Doctor Baldamus inedependantly
prescribed this
idea, however it cannot be a universal truth, as there is no alikeness
of color between cuckoo's eggs and those of the Hedge-sparrow for example,
a bird in whose nest the cuckoo's eggs can frequently be found and whose
eggs of which are a bluish grey.
In the mid 1800s,
another German forrester, Herr Braune at Greize in Reuss (now in present-day
Thuringi) discovered an egg in the oviduct of a cuckoo, which he had shot
as the bird had had just exited from an Icterine Warbler's (Hypolais icterina)

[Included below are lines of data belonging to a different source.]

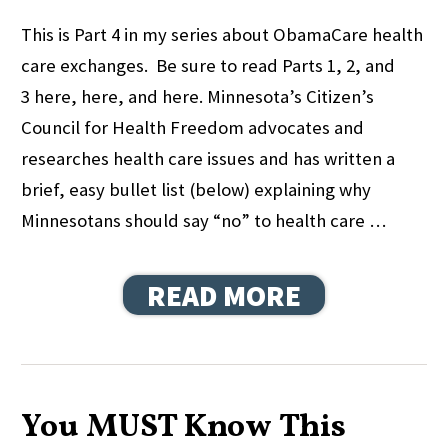
This is Part 4 in my series about ObamaCare health
care exchanges. Be sure to read Parts 1, 2, and
3 here, here, and here. Minnesota’s Citizen’s
Council for Health Freedom advocates and
researches health care issues and has written a
brief, easy bullet list (below) explaining why
Minnesotans should say “no” to health care …
READ MORE
You MUST Know This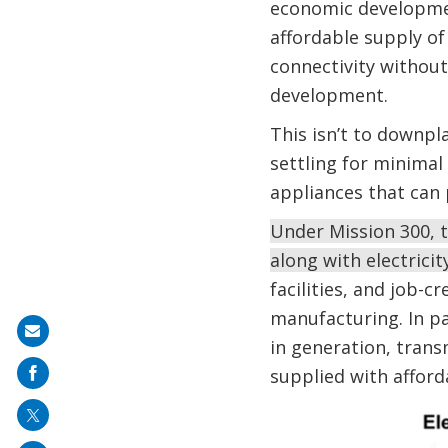
economic development
affordable supply of
connectivity without
development.
This isn’t to downpl
settling for minimal
appliances that can 
Under Mission 300, t
along with electricit
facilities, and job-c
manufacturing. In par
Share
in generation, tran
on
supplied with afforda
mail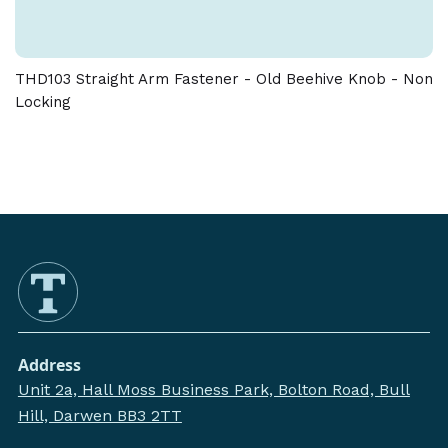
THD103 Straight Arm Fastener - Old Beehive Knob - Non
Locking
Address
Unit 2a, Hall Moss Business Park, Bolton Road, Bull
Hill, Darwen BB3 2TT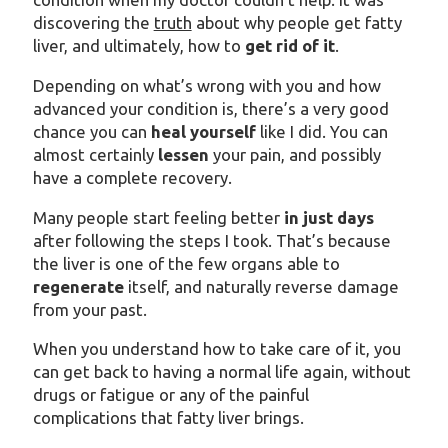
discovering the
truth
about why people get fatty
liver, and ultimately, how to
get rid of it
.
Depending on what’s wrong with you and how
advanced your condition is, there’s a very good
chance you can
heal yourself
like I did. You can
almost certainly
lessen
your pain, and possibly
have a complete recovery.
Many people start feeling better
in just days
after following the steps I took. That’s because
the liver is one of the few organs able to
regenerate
itself, and naturally reverse damage
from your past.
When you understand how to take care of it, you
can get back to having a normal life again, without
drugs or fatigue or any of the painful
complications that fatty liver brings.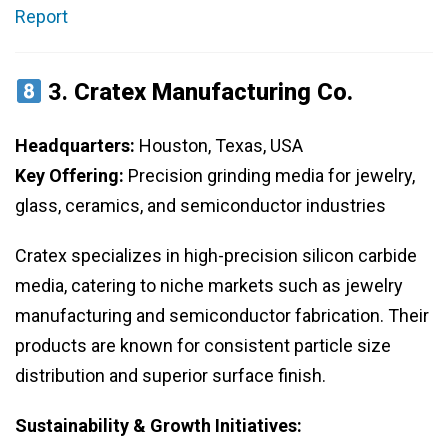
Report
3.
Cratex Manufacturing Co.
Headquarters:
Houston, Texas, USA
Key Offering:
Precision grinding media for jewelry,
glass, ceramics, and semiconductor industries
Cratex specializes in high-precision silicon carbide
media, catering to niche markets such as jewelry
manufacturing and semiconductor fabrication. Their
products are known for consistent particle size
distribution and superior surface finish.
Sustainability & Growth Initiatives: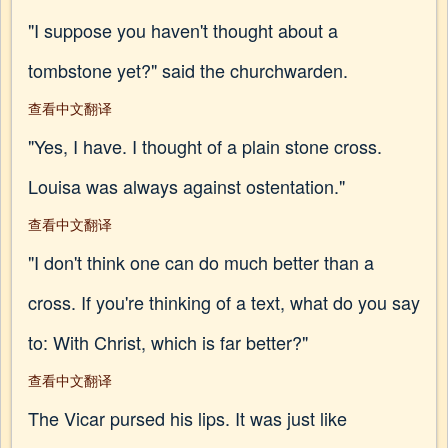
"I suppose you haven't thought about a
tombstone yet?" said the churchwarden.
查看中文翻译
"Yes, I have. I thought of a plain stone cross.
Louisa was always against ostentation."
查看中文翻译
"I don't think one can do much better than a
cross. If you're thinking of a text, what do you say
to: With Christ, which is far better?"
查看中文翻译
The Vicar pursed his lips. It was just like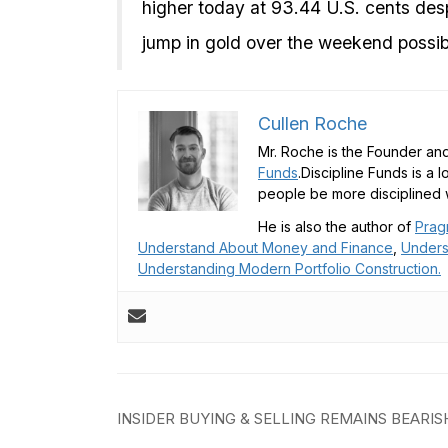
higher today at 93.44 U.S. cents despi
jump in gold over the weekend possib
Cullen Roche
Mr. Roche is the Founder and
Funds
.Discipline Funds is a 
people be more disciplined w
He is also the author of
Prag
Understand About Money and Finance
,
Unders
Understanding Modern Portfolio Construction.
Post
INSIDER BUYING & SELLING REMAINS BEARIS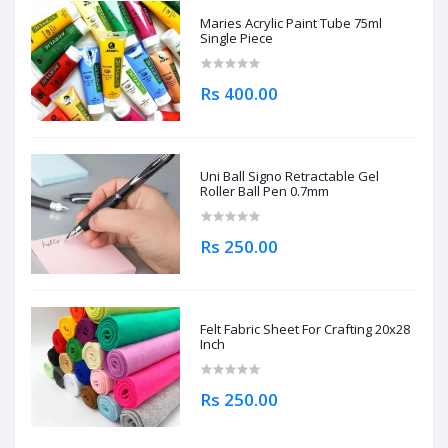
Maries Acrylic Paint Tube 75ml
Single Piece
Rs 400.00
Uni Ball Signo Retractable Gel
Roller Ball Pen 0.7mm
Rs 250.00
Felt Fabric Sheet For Crafting 20x28
Inch
Rs 250.00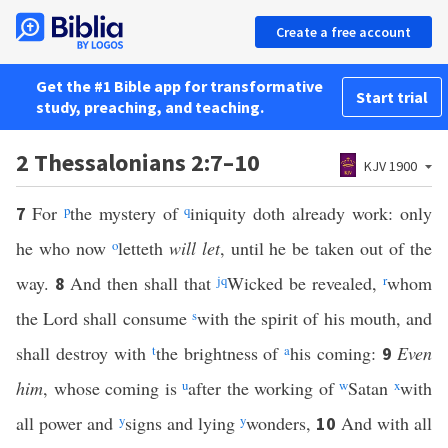
Create a free account
Get the #1 Bible app for transformative
Start trial
study, preaching, and teaching.
2 Thessalonians 2:7–10
KJV 1900
For
p
the mystery of
q
iniquity doth already work: only
7
he who now
o
letteth
will let
, until he be taken out of the
way.
And then shall that
j
q
Wicked be revealed,
r
whom
8
the Lord shall consume
s
with the spirit of his mouth, and
shall destroy with
t
the brightness of
a
his coming:
Even
9
him
, whose coming is
u
after the working of
w
Satan
x
with
all power and
y
signs and lying
y
wonders,
And with all
10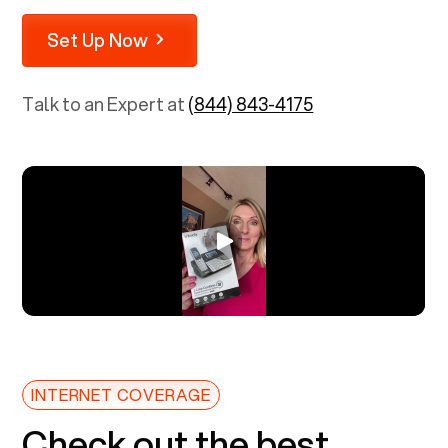
Set Up Now
Talk to an Expert at
(844) 843-4175
INTERNET COVERAGE
Check out the best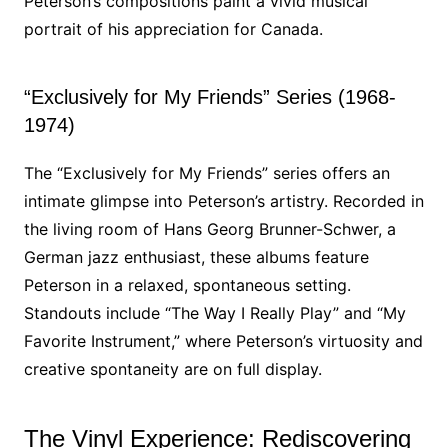
Peterson’s compositions paint a vivid musical
portrait of his appreciation for Canada.
“Exclusively for My Friends” Series (1968-
1974)
The “Exclusively for My Friends” series offers an
intimate glimpse into Peterson’s artistry. Recorded in
the living room of Hans Georg Brunner-Schwer, a
German jazz enthusiast, these albums feature
Peterson in a relaxed, spontaneous setting.
Standouts include “The Way I Really Play” and “My
Favorite Instrument,” where Peterson’s virtuosity and
creative spontaneity are on full display.
The Vinyl Experience: Rediscovering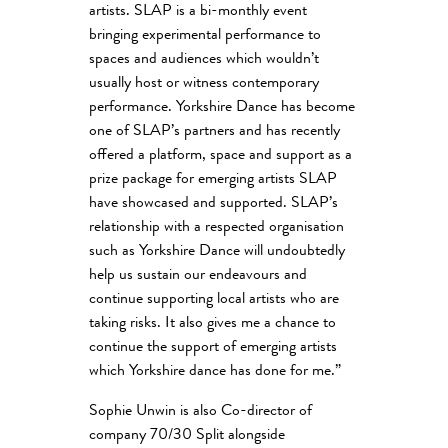
artists. SLAP is a bi-monthly event
bringing experimental performance to
spaces and audiences which wouldn’t
usually host or witness contemporary
performance. Yorkshire Dance has become
one of SLAP’s partners and has recently
offered a platform, space and support as a
prize package for emerging artists SLAP
have showcased and supported. SLAP’s
relationship with a respected organisation
such as Yorkshire Dance will undoubtedly
help us sustain our endeavours and
continue supporting local artists who are
taking risks. It also gives me a chance to
continue the support of emerging artists
which Yorkshire dance has done for me.”
Sophie Unwin is also Co-director of
company 70/30 Split alongside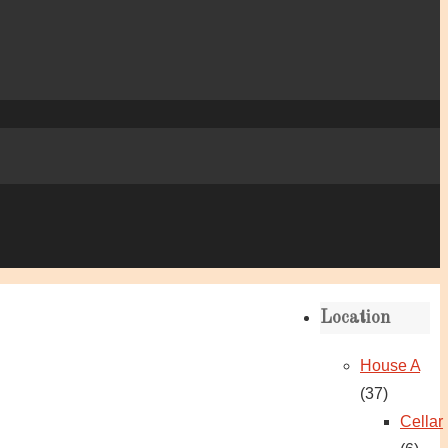
Location
House A
(37)
Cellar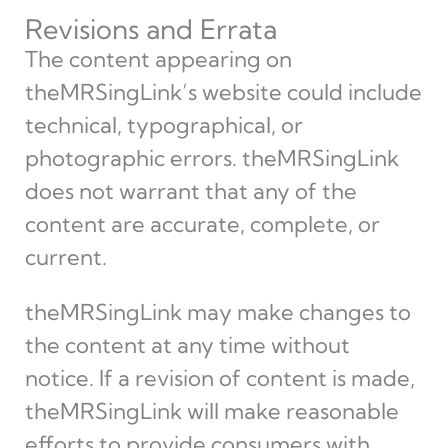
Revisions and Errata
The content appearing on
theMRSingLink’s website could include
technical, typographical, or
photographic errors. theMRSingLink
does not warrant that any of the
content are accurate, complete, or
current.
theMRSingLink may make changes to
the content at any time without
notice. If a revision of content is made,
theMRSingLink will make reasonable
efforts to provide consumers with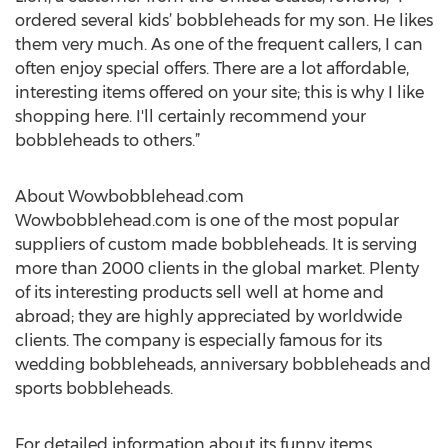
ordered several kids’ bobbleheads for my son. He likes
them very much. As one of the frequent callers, I can
often enjoy special offers. There are a lot affordable,
interesting items offered on your site; this is why I like
shopping here. I'll certainly recommend your
bobbleheads to others.”
About Wowbobblehead.com
Wowbobblehead.com is one of the most popular
suppliers of custom made bobbleheads. It is serving
more than 2000 clients in the global market. Plenty
of its interesting products sell well at home and
abroad; they are highly appreciated by worldwide
clients. The company is especially famous for its
wedding bobbleheads, anniversary bobbleheads and
sports bobbleheads.
For detailed information about its funny items,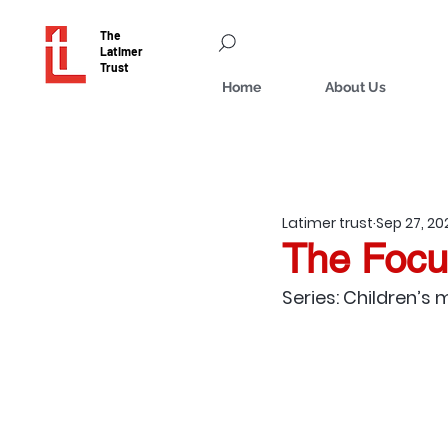
The
Latimer
Trust
Home
About Us
Latimer trust
Sep 27, 20
The Focu
Series: Children’s 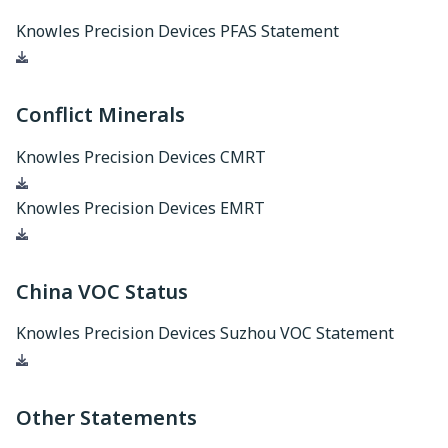
Knowles Precision Devices PFAS Statement
Download
Conflict Minerals
Knowles Precision Devices CMRT
Download
Knowles Precision Devices EMRT
Download
China VOC Status
Knowles Precision Devices Suzhou VOC Statement
Download
Other Statements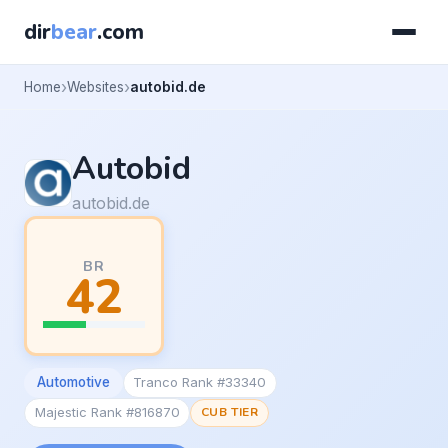
dir
bear
.com
Home
Websites
autobid.de
Autobid
autobid.de
BR
42
Automotive
Tranco Rank #33340
Majestic Rank #816870
CUB TIER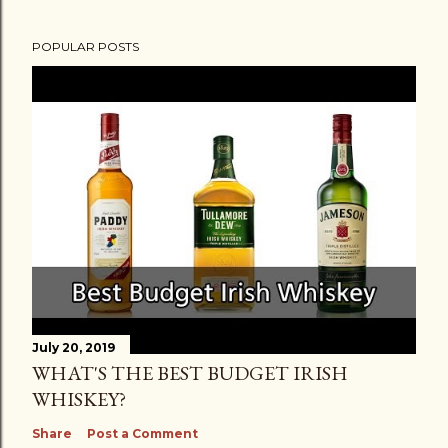
POPULAR POSTS
July 20, 2019
WHAT'S THE BEST BUDGET IRISH
WHISKEY?
Share
Post a Comment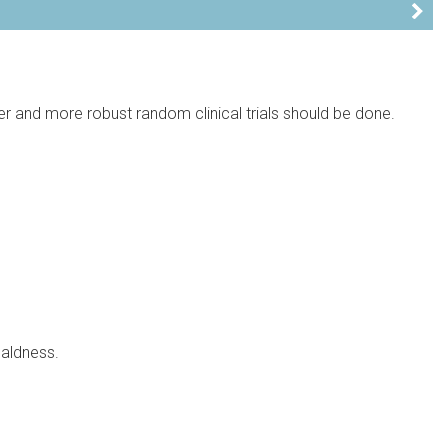
er and more robust random clinical trials should be done.
baldness.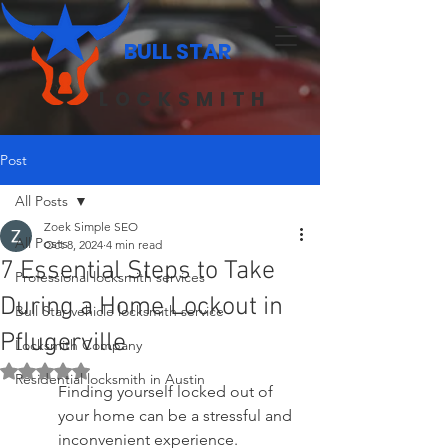
BULL STAR
LOCKSMITH
Post
All Posts
Zoek Simple SEO
All Posts
Oct 8, 2024
4 min read
7 Essential Steps to Take
Professional locksmith services
During a Home Lockout in
Bull Star vehicle locksmith service
Pflugerville
Locksmith Company
Rated NaN out of 5 stars.
Residential locksmith in Austin
Finding yourself locked out of 
your home can be a stressful and 
inconvenient experience. 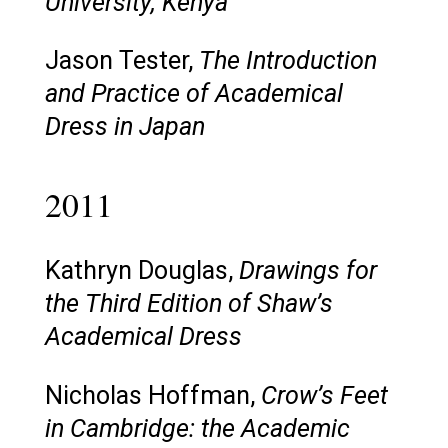
University, Kenya
Jason Tester,
The Introduction
and Practice of Academical
Dress in Japan
2011
Kathryn Douglas,
Drawings for
the Third Edition of Shaw’s
Academical Dress
Nicholas Hoffman,
Crow’s Feet
in Cambridge: the Academic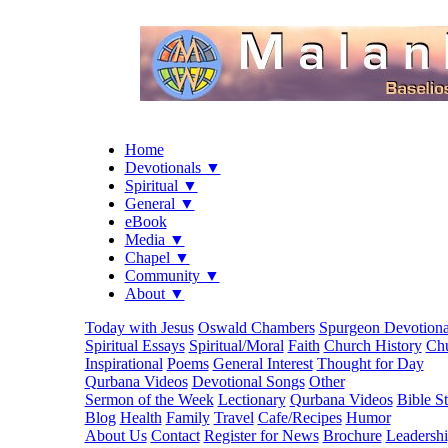
Home
Devotionals ▼
Spiritual ▼
General ▼
eBook
Media ▼
Chapel ▼
Community ▼
About ▼
Today with Jesus
Oswald Chambers
Spurgeon Devotiona
Spiritual Essays
Spiritual/Moral
Faith
Church History
Chu
Inspirational
Poems
General Interest
Thought for Day
Qurbana Videos
Devotional Songs
Other
Sermon of the Week
Lectionary
Qurbana Videos
Bible S
Blog
Health
Family
Travel
Cafe/Recipes
Humor
About Us
Contact
Register for News
Brochure
Leadersh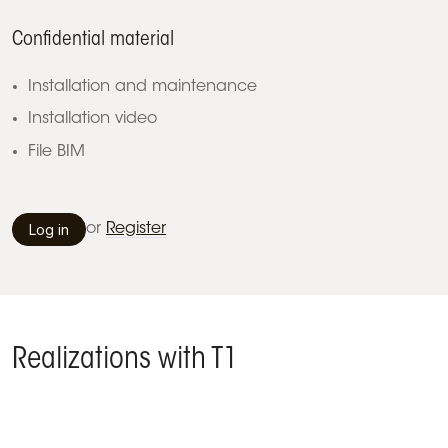
Confidential material
Installation and maintenance
Installation video
File BIM
Log in
or
Register
Realizations with T1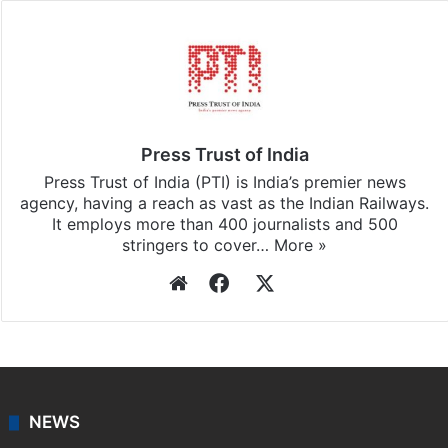
Press Trust of India
Press Trust of India (PTI) is India’s premier news
agency, having a reach as vast as the Indian Railways.
It employs more than 400 journalists and 500
stringers to cover…
More »
Website
Facebook
X
NEWS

nest. The egg itself was of a very similar colour to that of the
warbler's. Upon inspecting the Warbler's nest he discovered a simlar
egg which it is assumed that the cuckoo had just deposited.
In that same century,
a Herr Grunack discovered a particularly unusually colored egg, very dissimilar
in appearance to how a cuckoo's egg would normally look. On inspecting
the embryo inside, the distinctive zygodactyl feet were observed, indicating
that it was indeed a cuckoo's egg.
It has been suggested
that there may be a hereditary aspect in the choice of nest where the hen
cuckoo deposits her egg. It is quite possible that a cuckoo who has
succeeded in placing her egg in, for example a Reed-Wren or Titlark's nest,
may continue to use this type of bird's nest in the future. In 1873
it was reported that for an 8 or 9 year period a pair of wagtails who had
built their nest in virtually exactly the same location, had each year
fostered a cuckoo chick, and numerous parallel circumstances are thought
to have occurred. This habitual choice of the type of nest may pass
down in a hereditary fashion from mother to chick, resulting in the hen
daughter of a Cuckoo who had constantly chosen to deposit her egg
in to a Titlark's, Reed-Wren's or Wagtail's nest, choosing the same
type of nest as her mother. This habit, if continually successful
in resulting in the birth of live young, may then pass down through generations.
Although there may
be some difference between eggs which are laid by individual cuckoos, those
laid by the same cuckoo are quite similar even over many years, and it
is conceivable that a daughter cuckoo's eggs may have a similar appearance
to those of her mother's. Taking into consideration the idea that
a cuckoo's habit of selecting the nest of one particular species of bird
could (if resulting in a successfully brooded chick) become hereditary,
it has been suggested that the situation whereby a cuckoo's eggs
resemble those of the bird in which it chooses to place them could be explained
via a proces of natural selection....the cuckoos who inherit and transmit
the habit of placing their eggs in the nest of a bird whose own eggs are
similar being likely to thrive and survive, whereas those who did not inerit
this habit being likely to perish and thus stop the genetic line.